Today women make up almost 40 percent of full-time workers in management. But the median wages of female managers are just 73 percent of what male managers earn. And although women have significantly increased their representation among high earners in America over the past half-century, only 4 percent of the C.E.O.’s in Fortune’s top 1,000 companies are female.
On Skewed Studies
Proponents of the “women as the richer sex” scenario often note that in several metropolitan areas, never-married childless women in their 20s now earn more, on average, than their male age-mates. But this is because of the demographic anomaly that such areas have exceptionally large percentages of highly educated single white women and young, poorly educated, low-wage Latino men. Earning more than a man with less education is not the same as earning as much as an equally educated man.

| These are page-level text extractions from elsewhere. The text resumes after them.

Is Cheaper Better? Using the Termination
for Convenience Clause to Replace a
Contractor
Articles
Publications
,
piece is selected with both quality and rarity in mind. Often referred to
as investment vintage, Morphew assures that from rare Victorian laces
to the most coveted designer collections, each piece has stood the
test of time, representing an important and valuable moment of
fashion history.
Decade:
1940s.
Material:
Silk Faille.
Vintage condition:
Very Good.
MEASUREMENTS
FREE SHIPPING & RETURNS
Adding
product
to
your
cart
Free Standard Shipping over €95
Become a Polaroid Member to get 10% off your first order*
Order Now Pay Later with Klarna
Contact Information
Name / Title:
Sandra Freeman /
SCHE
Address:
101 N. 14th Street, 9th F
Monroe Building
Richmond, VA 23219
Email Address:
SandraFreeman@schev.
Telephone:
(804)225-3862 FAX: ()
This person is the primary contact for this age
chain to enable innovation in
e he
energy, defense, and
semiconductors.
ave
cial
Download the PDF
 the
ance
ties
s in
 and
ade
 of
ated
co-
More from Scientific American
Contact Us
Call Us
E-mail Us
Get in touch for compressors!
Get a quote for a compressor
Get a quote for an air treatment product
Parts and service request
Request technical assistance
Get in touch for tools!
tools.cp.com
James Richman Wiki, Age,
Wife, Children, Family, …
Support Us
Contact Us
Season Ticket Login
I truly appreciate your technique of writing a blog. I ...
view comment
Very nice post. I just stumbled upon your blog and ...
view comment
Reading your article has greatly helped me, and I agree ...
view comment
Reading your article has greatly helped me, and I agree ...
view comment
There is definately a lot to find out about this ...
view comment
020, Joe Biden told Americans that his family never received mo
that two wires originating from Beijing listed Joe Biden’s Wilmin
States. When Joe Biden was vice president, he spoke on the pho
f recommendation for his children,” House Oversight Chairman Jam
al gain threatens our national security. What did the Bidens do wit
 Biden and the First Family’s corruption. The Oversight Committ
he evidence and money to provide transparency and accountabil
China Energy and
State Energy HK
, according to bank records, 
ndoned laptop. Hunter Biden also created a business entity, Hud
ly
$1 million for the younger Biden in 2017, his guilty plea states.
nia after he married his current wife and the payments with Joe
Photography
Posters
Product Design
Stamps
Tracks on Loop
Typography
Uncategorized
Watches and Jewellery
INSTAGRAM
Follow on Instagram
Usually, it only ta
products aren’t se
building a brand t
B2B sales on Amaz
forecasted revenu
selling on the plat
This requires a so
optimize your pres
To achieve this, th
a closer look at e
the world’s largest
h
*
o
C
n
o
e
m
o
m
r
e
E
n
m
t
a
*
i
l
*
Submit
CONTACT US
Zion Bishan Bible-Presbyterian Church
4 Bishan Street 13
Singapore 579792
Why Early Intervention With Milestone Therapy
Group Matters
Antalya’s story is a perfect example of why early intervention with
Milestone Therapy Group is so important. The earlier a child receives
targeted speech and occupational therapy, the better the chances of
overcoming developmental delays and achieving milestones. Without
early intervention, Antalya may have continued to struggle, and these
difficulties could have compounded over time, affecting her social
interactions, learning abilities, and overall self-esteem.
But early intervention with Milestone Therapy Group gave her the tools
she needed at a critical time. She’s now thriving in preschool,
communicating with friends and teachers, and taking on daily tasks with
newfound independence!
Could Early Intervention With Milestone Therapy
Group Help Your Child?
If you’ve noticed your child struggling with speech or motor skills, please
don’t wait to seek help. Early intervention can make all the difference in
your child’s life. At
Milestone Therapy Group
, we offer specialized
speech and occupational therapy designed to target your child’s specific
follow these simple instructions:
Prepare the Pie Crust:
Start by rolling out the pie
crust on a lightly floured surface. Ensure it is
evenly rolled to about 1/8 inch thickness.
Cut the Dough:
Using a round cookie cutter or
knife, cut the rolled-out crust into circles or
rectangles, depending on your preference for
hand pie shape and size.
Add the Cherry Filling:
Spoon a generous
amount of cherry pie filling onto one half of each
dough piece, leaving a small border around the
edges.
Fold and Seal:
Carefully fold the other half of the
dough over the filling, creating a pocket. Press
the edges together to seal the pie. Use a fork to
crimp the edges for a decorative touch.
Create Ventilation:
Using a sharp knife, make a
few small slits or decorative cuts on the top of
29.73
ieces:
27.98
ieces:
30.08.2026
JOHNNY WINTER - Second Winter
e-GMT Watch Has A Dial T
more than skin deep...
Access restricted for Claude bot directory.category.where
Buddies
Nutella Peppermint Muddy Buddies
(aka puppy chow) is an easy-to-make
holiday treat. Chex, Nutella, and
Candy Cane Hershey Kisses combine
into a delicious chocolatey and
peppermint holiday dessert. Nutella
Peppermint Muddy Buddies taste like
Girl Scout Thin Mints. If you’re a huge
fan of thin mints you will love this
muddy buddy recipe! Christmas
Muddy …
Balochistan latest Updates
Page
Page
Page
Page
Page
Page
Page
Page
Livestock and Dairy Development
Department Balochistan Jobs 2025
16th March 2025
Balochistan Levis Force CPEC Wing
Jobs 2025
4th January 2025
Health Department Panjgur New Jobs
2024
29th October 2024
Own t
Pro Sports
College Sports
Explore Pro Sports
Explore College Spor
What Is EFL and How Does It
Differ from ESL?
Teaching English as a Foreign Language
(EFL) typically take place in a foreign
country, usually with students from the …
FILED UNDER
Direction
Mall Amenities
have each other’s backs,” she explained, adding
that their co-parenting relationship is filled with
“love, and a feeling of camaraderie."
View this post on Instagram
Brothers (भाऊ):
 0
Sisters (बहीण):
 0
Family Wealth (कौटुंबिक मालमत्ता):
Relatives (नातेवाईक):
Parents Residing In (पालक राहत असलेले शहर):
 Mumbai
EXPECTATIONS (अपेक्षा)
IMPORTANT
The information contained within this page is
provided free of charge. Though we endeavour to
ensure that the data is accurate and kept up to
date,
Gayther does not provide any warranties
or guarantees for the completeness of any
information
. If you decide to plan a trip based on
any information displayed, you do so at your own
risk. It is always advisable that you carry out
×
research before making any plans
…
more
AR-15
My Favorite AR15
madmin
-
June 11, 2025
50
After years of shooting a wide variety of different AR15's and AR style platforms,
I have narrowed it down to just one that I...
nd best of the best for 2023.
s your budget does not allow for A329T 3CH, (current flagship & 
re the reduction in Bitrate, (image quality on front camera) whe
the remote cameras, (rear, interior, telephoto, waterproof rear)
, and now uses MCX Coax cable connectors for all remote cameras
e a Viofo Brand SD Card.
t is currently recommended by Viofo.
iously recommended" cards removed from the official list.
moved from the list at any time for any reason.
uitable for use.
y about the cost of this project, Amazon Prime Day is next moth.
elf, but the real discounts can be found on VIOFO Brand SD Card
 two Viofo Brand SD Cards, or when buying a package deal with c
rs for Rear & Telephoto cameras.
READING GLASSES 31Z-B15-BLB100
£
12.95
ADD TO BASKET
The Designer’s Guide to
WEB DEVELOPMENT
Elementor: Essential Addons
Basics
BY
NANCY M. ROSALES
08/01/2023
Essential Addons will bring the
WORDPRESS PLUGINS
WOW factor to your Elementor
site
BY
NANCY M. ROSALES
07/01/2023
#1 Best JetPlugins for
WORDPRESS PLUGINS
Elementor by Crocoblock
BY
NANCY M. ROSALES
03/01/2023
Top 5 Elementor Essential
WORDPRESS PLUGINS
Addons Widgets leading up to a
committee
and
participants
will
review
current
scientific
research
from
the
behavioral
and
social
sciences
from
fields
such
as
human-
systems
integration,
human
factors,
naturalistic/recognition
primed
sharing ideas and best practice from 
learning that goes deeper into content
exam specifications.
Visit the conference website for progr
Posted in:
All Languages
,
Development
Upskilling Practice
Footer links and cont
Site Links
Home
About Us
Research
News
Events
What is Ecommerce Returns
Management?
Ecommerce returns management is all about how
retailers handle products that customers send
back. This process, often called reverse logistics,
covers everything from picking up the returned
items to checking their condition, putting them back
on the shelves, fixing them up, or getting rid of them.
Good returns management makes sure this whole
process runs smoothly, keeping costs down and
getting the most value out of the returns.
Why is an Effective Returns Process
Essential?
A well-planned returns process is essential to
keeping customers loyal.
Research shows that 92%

On Prejudice against Working Mothers
Once they have children, wives usually fall further behind their husbands in earnings, partly because they are more likely to temporarily quit work or cut back when workplace policies make it hard for both parents to work full time and still meet family obligations. But this also reflects prejudice against working mothers. A few years ago, researchers at Cornell constructed fake résumés, identical in all respects except parental status. They asked college students to evaluate the fitness of candidates for employment or promotion. Mothers were much less likely to be hired. If hired, they were offered, on average, $11,000 less in starting salary and were much less likely to be deemed deserving of promotion.
According to the N.Y.U. sociologist Paula England, a senior fellow at the Council on Contemporary Families, most women, despite earning higher grades, seem to be educating themselves for occupations that systematically pay less.